Dicho esto, cerró el aposento y subiose a mi cuarto, de donde le salí a recebir toda desaliñada y descompuesta, como que esto procedía de haber pasado mala noche por su mal suceso. Échele los brazos al cuello, diciendo:

—Señor mío, ¿es posible que por un hombre no conocido os hayáis metido en tanto empeño que os hubiese de costar la vida?

—¿Cómo lo sabéis vos? —dijo él.

—Desde la puerta de esa escalera oí el origen de la salida vuestra, y detrás de esas ventanas he estado oyendo lo que pasó en la calle, y de ahí no me he quitado en toda esta noche, afligida con mil congojas y bañada en lágrimas. Decidme, mi señor, ¿os hirieron? ¿Y qué se han hecho vuestros criados?

—No me los nombréis, señora, por Dios —dijo él—, que si aquí hallara esos pícaros los hiciera tajadas. Yo vengo indispuesto de la mala noche que he tenido. Venid a desnudarme y llámenme al médico.

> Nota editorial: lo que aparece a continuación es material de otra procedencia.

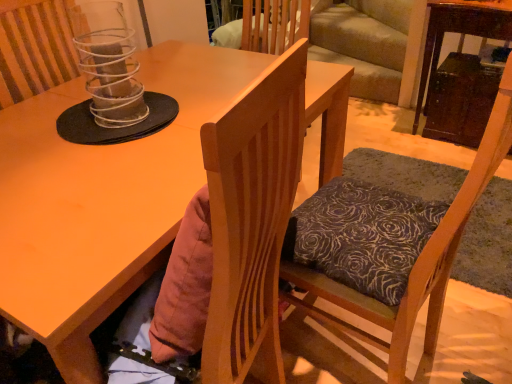 The width and height of the screenshot is (512, 384). I want to click on free spot above matte wood desk at center (from a real-world perspective), so click(114, 136). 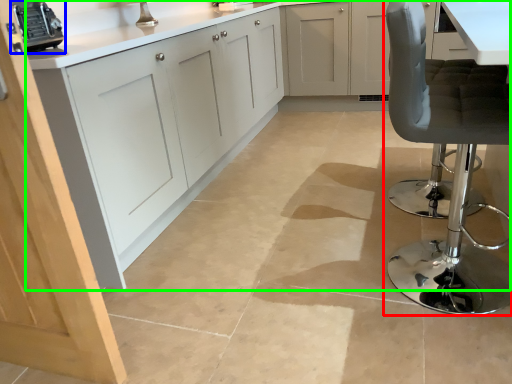 Question: Which object is the farthest from chair (highlighted by a red box)? Choose among these: appliance (highlighted by a blue box) or cabinetry (highlighted by a green box).

Choices:
 (A) appliance
 (B) cabinetry

Answer: (A) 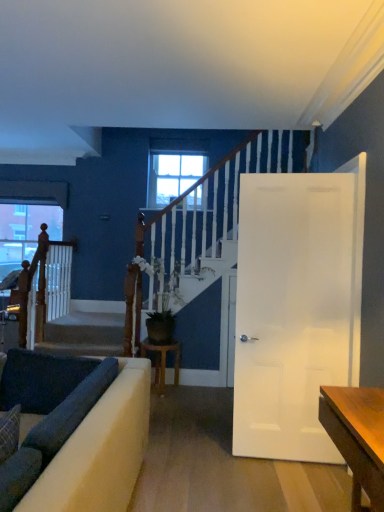 You are a GUI agent. You are given a task and a screenshot of the screen. Output one action in this format:
    pyautogui.click(x=<x>, y=<y>)
    Task: Click on the free location to the left of white glossy door at right
    The image size is (384, 512).
    Given the screenshot: What is the action you would take?
    pyautogui.click(x=216, y=463) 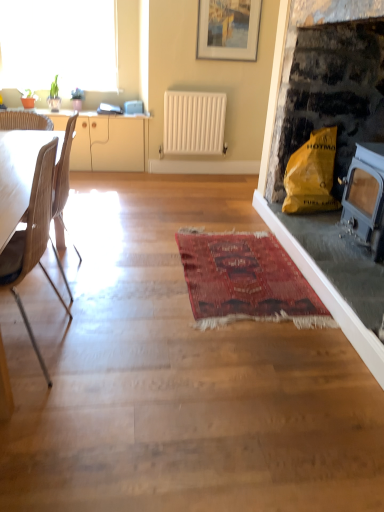 Question: Considering the relative positions of white matte radiator at center and transparent glass window at upper left in the image provided, is white matte radiator at center to the left or to the right of transparent glass window at upper left?

Choices:
 (A) right
 (B) left

Answer: (A)

Question: Considering the positions of white matte radiator at center and transparent glass window at upper left in the image, is white matte radiator at center bigger or smaller than transparent glass window at upper left?

Choices:
 (A) big
 (B) small

Answer: (B)

Question: Based on their relative distances, which object is farther from the light brown wood chair at left, which appears as the second chair when viewed from the front?

Choices:
 (A) matte white picture frame at upper center
 (B) transparent glass window at upper left
 (C) red woven rug at center
 (D) wooden chair at left, which is the 2th chair from back to front
 (E) yellow paper bag at right

Answer: (B)

Question: Based on their relative distances, which object is nearer to the red woven rug at center?

Choices:
 (A) wooden chair at left, which is the 2th chair from back to front
 (B) yellow paper bag at right
 (C) light brown wood chair at left, which appears as the second chair when viewed from the front
 (D) beige wood cabinet at left
 (E) matte white picture frame at upper center

Answer: (B) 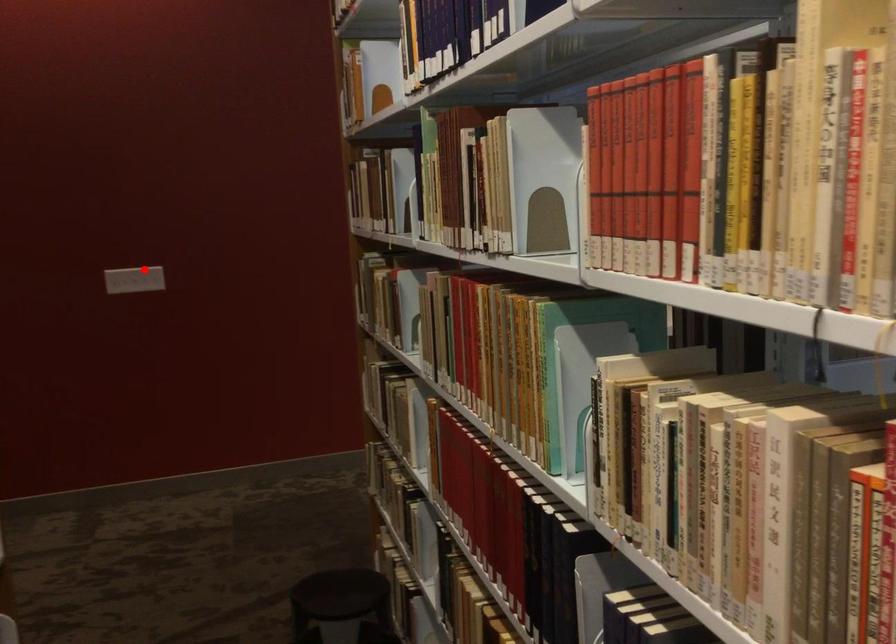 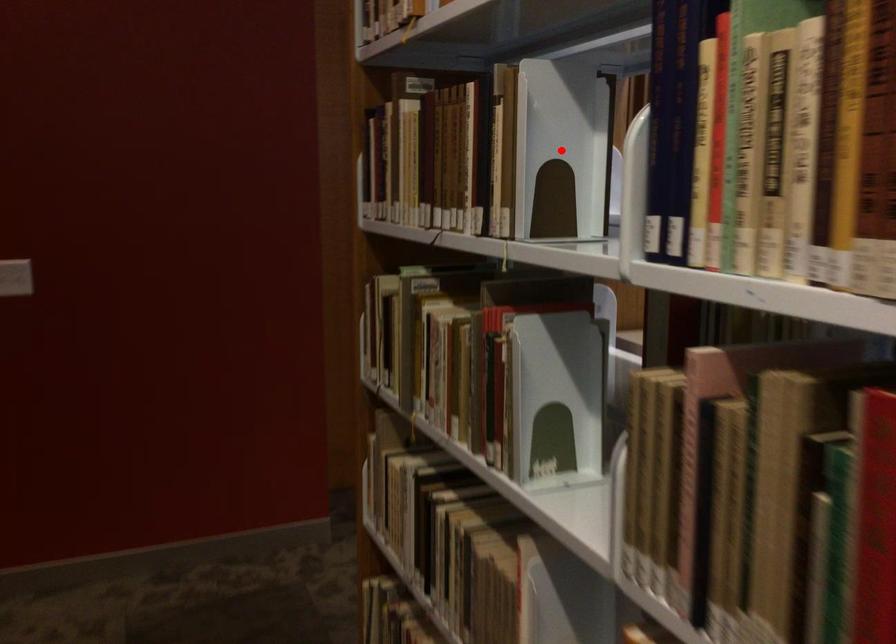 I am providing you with two images of the same scene from different viewpoints. A red point is marked on the first image and another point is marked on the second image. Is the red point in image1 aligned with the point shown in image2?

No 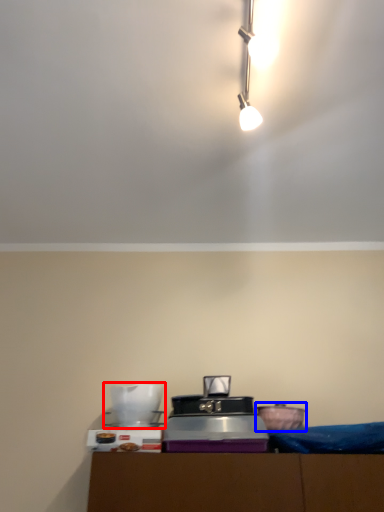 Question: Which object appears closest to the camera in this image, appliance (highlighted by a red box) or appliance (highlighted by a blue box)?

Choices:
 (A) appliance
 (B) appliance

Answer: (A) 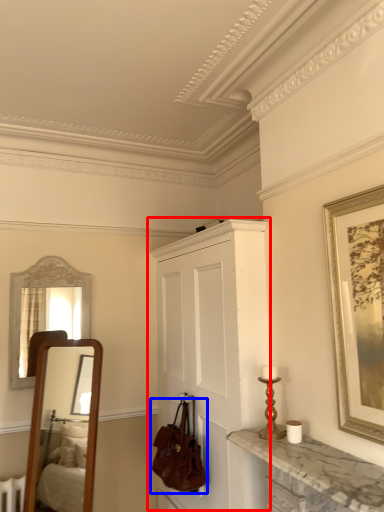 Question: Which of the following is the closest to the observer, cabinetry (highlighted by a red box) or handbag (highlighted by a blue box)?

Choices:
 (A) cabinetry
 (B) handbag

Answer: (A) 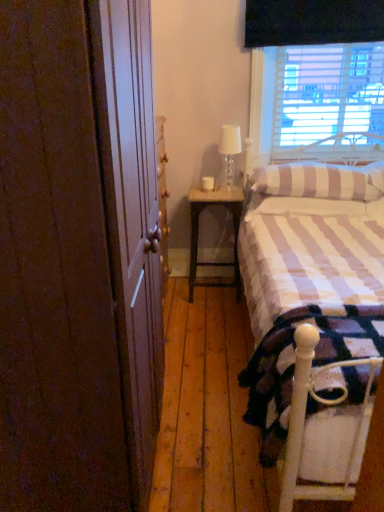 The width and height of the screenshot is (384, 512). What are the coordinates of `wooden nightstand at center` in the screenshot? It's located at (198, 232).

The width and height of the screenshot is (384, 512). I want to click on translucent glass table lamp at upper right, so click(229, 150).

Measure the distance between white metal bed frame at lower right and camera.

They are 1.03 meters apart.

At what (x,y) coordinates should I click in order to perform the action: click on wooden nightstand at center. Please return your answer as a coordinate pair (x, y). This screenshot has width=384, height=512. Looking at the image, I should click on [198, 232].

Do you think translucent glass table lamp at upper right is within white metal bed frame at lower right, or outside of it?

translucent glass table lamp at upper right is not enclosed by white metal bed frame at lower right.

From the image's perspective, which object appears higher, translucent glass table lamp at upper right or white metal bed frame at lower right?

translucent glass table lamp at upper right.

Which object is thinner, translucent glass table lamp at upper right or white metal bed frame at lower right?

translucent glass table lamp at upper right is thinner.

Is translucent glass table lamp at upper right facing away from white metal bed frame at lower right?

No.

In the scene shown: Is brown wood screen door at left not close to white textured bed at right?

brown wood screen door at left is near white textured bed at right, not far away.

How distant is brown wood screen door at left from white textured bed at right?

brown wood screen door at left and white textured bed at right are 37.92 inches apart from each other.

Is white textured bed at right a part of brown wood screen door at left?

That's incorrect, white textured bed at right is not inside brown wood screen door at left.

Is brown wood screen door at left positioned with its back to white textured bed at right?

No.

Identify the location of table lamp above the white metal bed frame at lower right (from a real-world perspective). The width and height of the screenshot is (384, 512). [x=229, y=150].

From a real-world perspective, is white metal bed frame at lower right positioned over translucent glass table lamp at upper right based on gravity?

Incorrect, from a real-world perspective, white metal bed frame at lower right is lower than translucent glass table lamp at upper right.

Do you think white metal bed frame at lower right is within translucent glass table lamp at upper right, or outside of it?

white metal bed frame at lower right cannot be found inside translucent glass table lamp at upper right.

Considering the relative sizes of white metal bed frame at lower right and translucent glass table lamp at upper right in the image provided, is white metal bed frame at lower right bigger than translucent glass table lamp at upper right?

Indeed, white metal bed frame at lower right has a larger size compared to translucent glass table lamp at upper right.

Considering the positions of point (218, 195) and point (320, 307), is point (218, 195) closer or farther from the camera than point (320, 307)?

Point (218, 195) is farther from the camera than point (320, 307).

From the image's perspective, which one is positioned lower, wooden nightstand at center or white textured bed at right?

white textured bed at right, from the image's perspective.

Which is more to the left, wooden nightstand at center or white textured bed at right?

wooden nightstand at center.

Is white metal bed frame at lower right in contact with wooden nightstand at center?

No.

From the picture: From the image's perspective, between white metal bed frame at lower right and wooden nightstand at center, who is located below?

From the image's view, white metal bed frame at lower right is below.

How distant is white metal bed frame at lower right from wooden nightstand at center?

white metal bed frame at lower right is 1.66 meters from wooden nightstand at center.

Measure the distance between white textured bed at right and striped fabric pillow at upper right.

white textured bed at right and striped fabric pillow at upper right are 42.67 centimeters apart.

Are white textured bed at right and striped fabric pillow at upper right beside each other?

No, white textured bed at right is not in contact with striped fabric pillow at upper right.

Looking at this image, is striped fabric pillow at upper right at the back of white textured bed at right?

Absolutely, white textured bed at right is directed away from striped fabric pillow at upper right.

The width and height of the screenshot is (384, 512). What are the coordinates of `bed below the striped fabric pillow at upper right (from a real-world perspective)` in the screenshot? It's located at (314, 320).

In the image, is brown wood screen door at left on the left side or the right side of white metal bed frame at lower right?

Clearly, brown wood screen door at left is on the left of white metal bed frame at lower right in the image.

Can we say brown wood screen door at left lies outside white metal bed frame at lower right?

brown wood screen door at left is positioned outside white metal bed frame at lower right.

In order to click on bed frame below the translucent glass table lamp at upper right (from the image's perspective) in this screenshot , I will do `click(323, 432)`.

Locate an element on the screen. bed on the right of brown wood screen door at left is located at coordinates (314, 320).

From the image, which object appears to be farther from translucent glass table lamp at upper right, brown wood screen door at left or striped fabric pillow at upper right?

brown wood screen door at left.

Estimate the real-world distances between objects in this image. Which object is closer to wooden nightstand at center, striped fabric pillow at upper right or translucent glass table lamp at upper right?

translucent glass table lamp at upper right.

Looking at the image, which one is located closer to white textured bed at right, wooden nightstand at center or striped fabric pillow at upper right?

striped fabric pillow at upper right is positioned closer to the anchor white textured bed at right.

Considering their positions, is white metal bed frame at lower right positioned further to white textured bed at right than brown wood screen door at left?

Among the two, brown wood screen door at left is located further to white textured bed at right.

Which object lies nearer to the anchor point white textured bed at right, white metal bed frame at lower right or translucent glass table lamp at upper right?

white metal bed frame at lower right is closer to white textured bed at right.

Which object lies further to the anchor point brown wood screen door at left, wooden nightstand at center or white metal bed frame at lower right?

wooden nightstand at center is further to brown wood screen door at left.

Estimate the real-world distances between objects in this image. Which object is closer to striped fabric pillow at upper right, brown wood screen door at left or wooden nightstand at center?

wooden nightstand at center lies closer to striped fabric pillow at upper right than the other object.

In the scene shown: Which object lies nearer to the anchor point translucent glass table lamp at upper right, brown wood screen door at left or white textured bed at right?

white textured bed at right lies closer to translucent glass table lamp at upper right than the other object.

At what (x,y) coordinates should I click in order to perform the action: click on pillow between white metal bed frame at lower right and wooden nightstand at center in the front-back direction. Please return your answer as a coordinate pair (x, y). Looking at the image, I should click on (321, 181).

At what (x,y) coordinates should I click in order to perform the action: click on pillow positioned between brown wood screen door at left and wooden nightstand at center from near to far. Please return your answer as a coordinate pair (x, y). Looking at the image, I should click on (321, 181).

You are a GUI agent. You are given a task and a screenshot of the screen. Output one action in this format:
    pyautogui.click(x=<x>, y=<y>)
    Task: Click on the nightstand positioned between brown wood screen door at left and translucent glass table lamp at upper right from near to far
    
    Given the screenshot: What is the action you would take?
    pyautogui.click(x=198, y=232)

This screenshot has height=512, width=384. Find the location of `bed positioned between brown wood screen door at left and wooden nightstand at center from near to far`. bed positioned between brown wood screen door at left and wooden nightstand at center from near to far is located at coordinates click(x=314, y=320).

—Esto sería peor —dije yo—. ¡Ay desdichada mujer! ¡Esto me faltaba después de mis penas!

Comencé a afligirme, y sabe el cielo que no me pesaba de que viniese tal: tan cansada me tenía su compañía. Finalmente, el viejo se echó de burlas en la cama y, dentro de veinte días, de la mala noche le dio tal enfermedad que acabó con su vida. Hizo su testamento y, por ser su hacienda de las mujeres que había tenido, no pudo mandarme más que mil ducados y todos mis vestidos y joyas. Pidiome muchas veces perdón de los disgustos que me había dado, y decía que quisiera tener más vida, no tanto por vivir, cuanto por enmendar los yerros que en orden a pedirme celos había hecho.

Confieso que el amor de marido tiene grandes raíces, aun con los que obligan tan poco como éste, y que sentí entrañablemente su muerte, muy pesarosa de haber sido su origen por vengarme de sus terribilidades. Llorele mucho e hice que le sepultasen con mucha pompa. Puse tocas largas, monjil[87] grosero y manto de anascote. Fui visitada de amigas y aun regalada, que las que lo son de veras en la corte saben en tales ocasiones asistir con cuidado. Quiso verme Sarabia una noche, mas yo le envié a decir que no se acordase más de mí ni de aquella casa, si no quería que le estuviese mal, con que me dejó.